Point cloud uncertainty in optical coordinate metrology: coming soon to a factory near you!

Abstract

Optical metrology is increasingly used on the production floor for surface and coordinate measurement, but the traceability and uncertainty infrastructure, something we almost take for granted with contact measurement methods, is missing. Why? Whilst it is relatively simple to understand and model the physical interaction of a contact probe tip with a surface, it not so simple to model the equivalent optical interaction – it is a more complex physics problem. This problem is exacerbated by the increasingly complex nature of the shapes and surfaces used in advanced manufacturing. For these reasons, it is still rare to see optical coordinate metrology data or parameters quoted with uncertainty. To partly address this issue in the surface texture measurement community, a framework is being developed that introduces a number of common or instrument-independent metrological characteristics – these can be determined with suitable artefacts and procedures, and the resulting characteristic values can then be propagated through a measurement model to give an evaluation of measurement uncertainty. However, this framework can only be applied to surfaces with relatively simple geometries, where optical effects, such as multiple scattering, can be ignored. I will present research aimed at extending the framework to any surface geometry with any optical surface measuring instrument and allow direct comparison of the performances of different optical instruments. This will represent a major breakthrough both from academic and industrial impact points of view.

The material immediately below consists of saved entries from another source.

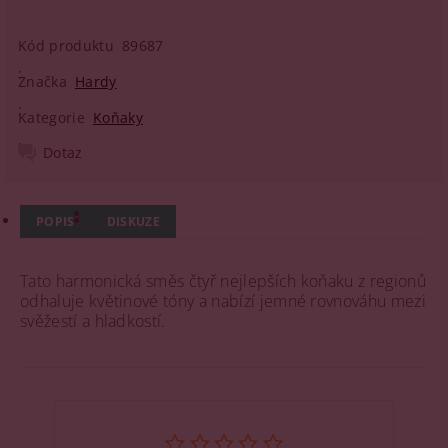
Kód produktu
89687
Značka
Hardy
Kategorie
Koňaky
Dotaz
POPIS
DISKUZE
Tato harmonická směs čtyř nejlepších koňaku z regionů
odhaluje květinové tóny a nabízí jemné rovnováhu mezi
svěžestí a hladkostí.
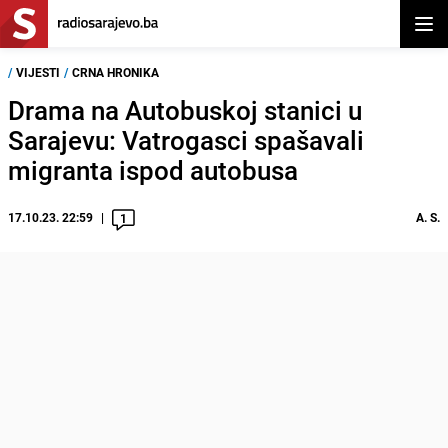
Otvor
/
VIJESTI
/
CRNA HRONIKA
Drama na Autobuskoj stanici u
Sarajevu: Vatrogasci spašavali
migranta ispod autobusa
17.10.23. 22:59
A. S.
1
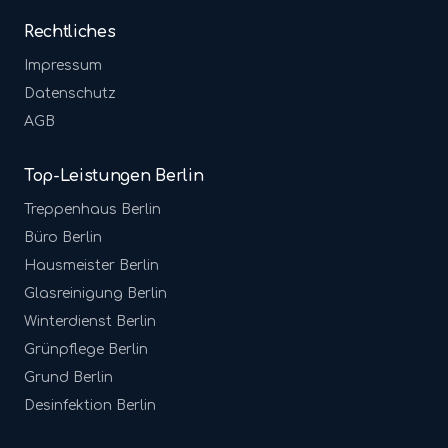
Rechtliches
Impressum
Datenschutz
AGB
Top-Leistungen Berlin
Treppenhaus
Berlin
Büro
Berlin
Hausmeister
Berlin
Glasreinigung
Berlin
Winterdienst
Berlin
Grünpflege
Berlin
Grund
Berlin
Desinfektion
Berlin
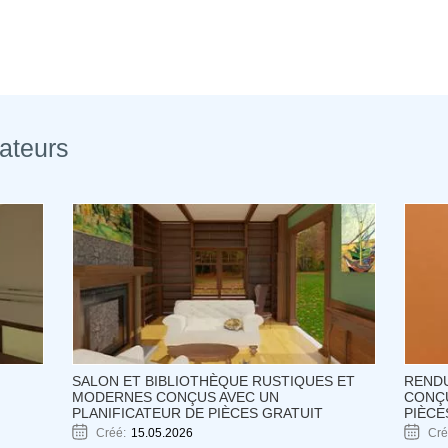
sateurs
SALON ET BIBLIOTHÈQUE RUSTIQUES ET
RENDU
MODERNES CONÇUS AVEC UN
CONÇU
PLANIFICATEUR DE PIÈCES GRATUIT
PIÈCE
Créé:
15.05.2026
Cré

I will present early research to develop a suite of “virtual” optical instruments by systematically combining surface scattering models with three-dimensional optical imaging theory and surface reconstruction models. The virtual systems will be integrated into the physical instruments to predict optical responses to any surface geometry and evaluate the task-specific measurement uncertainty.

Event Recording

Biography

Richard is currently a Professor in Metrology at the University of Nottingham, Director of the Midlands Centre for Data-Driven Metrology, Head of the Manufacturing Metrology Team and prior to this spent 25 years at the National Physical Laboratory. He has been researching and lecturing on surface metrology for over 30 years. He is on the Council of the European Society of Precision Engineering and Nanotechnology (president elect), the Board of the American Society of Precision Engineering and several international standards committees. He is the European Editor-in-Chief for Precision Engineering and has over 540 publications including eight textbooks. He is a Fellow of the International Academy of Production Engineering (CIRP), the Institute of Physics, the Institution of Engineering & Technology, the Higher Education Authority, the Institute of Measurement & Control, the International Academy of Engineering and Technology and the International Society of Nanomanufacturing. He is a visiting professor at Loughborough University and the Harbin Institute of Technology.